=== Begin Enclosure ===

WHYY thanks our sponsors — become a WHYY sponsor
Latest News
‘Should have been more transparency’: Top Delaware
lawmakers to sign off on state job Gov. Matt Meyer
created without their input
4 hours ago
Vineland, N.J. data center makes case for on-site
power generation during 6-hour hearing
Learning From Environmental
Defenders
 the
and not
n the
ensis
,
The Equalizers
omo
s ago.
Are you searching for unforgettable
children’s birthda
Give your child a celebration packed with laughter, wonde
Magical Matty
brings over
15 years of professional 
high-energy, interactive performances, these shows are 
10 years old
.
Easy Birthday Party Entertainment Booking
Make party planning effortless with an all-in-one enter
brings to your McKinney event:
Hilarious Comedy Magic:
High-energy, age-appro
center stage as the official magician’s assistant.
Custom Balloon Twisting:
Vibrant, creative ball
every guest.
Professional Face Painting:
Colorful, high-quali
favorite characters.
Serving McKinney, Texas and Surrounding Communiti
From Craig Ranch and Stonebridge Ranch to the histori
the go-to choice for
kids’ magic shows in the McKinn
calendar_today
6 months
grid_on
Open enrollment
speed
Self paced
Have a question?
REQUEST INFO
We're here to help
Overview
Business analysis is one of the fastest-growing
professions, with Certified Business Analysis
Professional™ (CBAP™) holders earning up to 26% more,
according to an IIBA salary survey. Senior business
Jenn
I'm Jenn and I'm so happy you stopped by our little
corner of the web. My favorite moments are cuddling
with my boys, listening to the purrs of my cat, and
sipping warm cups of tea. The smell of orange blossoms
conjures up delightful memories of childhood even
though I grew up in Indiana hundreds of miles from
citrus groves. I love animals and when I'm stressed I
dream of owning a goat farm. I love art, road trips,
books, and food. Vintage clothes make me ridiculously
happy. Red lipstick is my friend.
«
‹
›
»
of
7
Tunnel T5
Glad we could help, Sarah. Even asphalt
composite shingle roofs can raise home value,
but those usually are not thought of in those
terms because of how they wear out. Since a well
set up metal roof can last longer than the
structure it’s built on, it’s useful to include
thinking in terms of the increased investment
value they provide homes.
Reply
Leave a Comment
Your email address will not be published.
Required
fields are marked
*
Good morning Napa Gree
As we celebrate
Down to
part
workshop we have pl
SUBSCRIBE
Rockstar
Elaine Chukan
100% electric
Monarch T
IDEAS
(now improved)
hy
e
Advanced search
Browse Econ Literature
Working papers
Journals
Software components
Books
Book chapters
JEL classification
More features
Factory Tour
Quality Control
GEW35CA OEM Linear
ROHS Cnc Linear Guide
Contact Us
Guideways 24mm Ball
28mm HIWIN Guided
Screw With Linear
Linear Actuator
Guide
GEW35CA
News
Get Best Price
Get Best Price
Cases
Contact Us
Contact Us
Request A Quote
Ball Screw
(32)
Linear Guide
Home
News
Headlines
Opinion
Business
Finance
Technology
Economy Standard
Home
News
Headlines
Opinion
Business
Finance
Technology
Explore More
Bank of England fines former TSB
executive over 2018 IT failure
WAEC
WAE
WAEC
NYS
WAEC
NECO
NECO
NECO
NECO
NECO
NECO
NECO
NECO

=== End Enclosure ===

== Required action ==
Retype the listing above without a single difference.

== Reply ==
WHYY thanks our sponsors — become a WHYY sponsor
Latest News
‘Should have been more transparency’: Top Delaware
lawmakers to sign off on state job Gov. Matt Meyer
created without their input
4 hours ago
Vineland, N.J. data center makes case for on-site
power generation during 6-hour hearing
Learning From Environmental
Defenders
 the
and not
n the
ensis
,
The Equalizers
omo
s ago.
Are you searching for unforgettable
children’s birthda
Give your child a celebration packed with laughter, wonde
Magical Matty
brings over
15 years of professional 
high-energy, interactive performances, these shows are 
10 years old
.
Easy Birthday Party Entertainment Booking
Make party planning effortless with an all-in-one enter
brings to your McKinney event:
Hilarious Comedy Magic:
High-energy, age-appro
center stage as the official magician’s assistant.
Custom Balloon Twisting:
Vibrant, creative ball
every guest.
Professional Face Painting:
Colorful, high-quali
favorite characters.
Serving McKinney, Texas and Surrounding Communiti
From Craig Ranch and Stonebridge Ranch to the histori
the go-to choice for
kids’ magic shows in the McKinn
calendar_today
6 months
grid_on
Open enrollment
speed
Self paced
Have a question?
REQUEST INFO
We're here to help
Overview
Business analysis is one of the fastest-growing
professions, with Certified Business Analysis
Professional™ (CBAP™) holders earning up to 26% more,
according to an IIBA salary survey. Senior business
Jenn
I'm Jenn and I'm so happy you stopped by our little
corner of the web. My favorite moments are cuddling
with my boys, listening to the purrs of my cat, and
sipping warm cups of tea. The smell of orange blossoms
conjures up delightful memories of childhood even
though I grew up in Indiana hundreds of miles from
citrus groves. I love animals and when I'm stressed I
dream of owning a goat farm. I love art, road trips,
books, and food. Vintage clothes make me ridiculously
happy. Red lipstick is my friend.
«
‹
›
»
of
7
Tunnel T5
Glad we could help, Sarah. Even asphalt
composite shingle roofs can raise home value,
but those usually are not thought of in those
terms because of how they wear out. Since a well
set up metal roof can last longer than the
structure it’s built on, it’s useful to include
thinking in terms of the increased investment
value they provide homes.
Reply
Leave a Comment
Your email address will not be published.
Required
fields are marked
*
Good morning Napa Gree
As we celebrate
Down to
part
workshop we have pl
SUBSCRIBE
Rockstar
Elaine Chukan
100% electric
Monarch T
IDEAS
(now improved)
hy
e
Advanced search
Browse Econ Literature
Working papers
Journals
Software components
Books
Book chapters
JEL classification
More features
Factory Tour
Quality Control
GEW35CA OEM Linear
ROHS Cnc Linear Guide
Contact Us
Guideways 24mm Ball
28mm HIWIN Guided
Screw With Linear
Linear Actuator
Guide
GEW35CA
News
Get Best Price
Get Best Price
Cases
Contact Us
Contact Us
Request A Quote
Ball Screw
(32)
Linear Guide
Home
News
Headlines
Opinion
Business
Finance
Technology
Economy Standard
Home
News
Headlines
Opinion
Business
Finance
Technology
Explore More
Bank of England fines former TSB
executive over 2018 IT failure
WAEC
WAE
WAEC
NYS
WAEC
NECO
NECO
NECO
NECO
NECO
NECO
NECO
NECO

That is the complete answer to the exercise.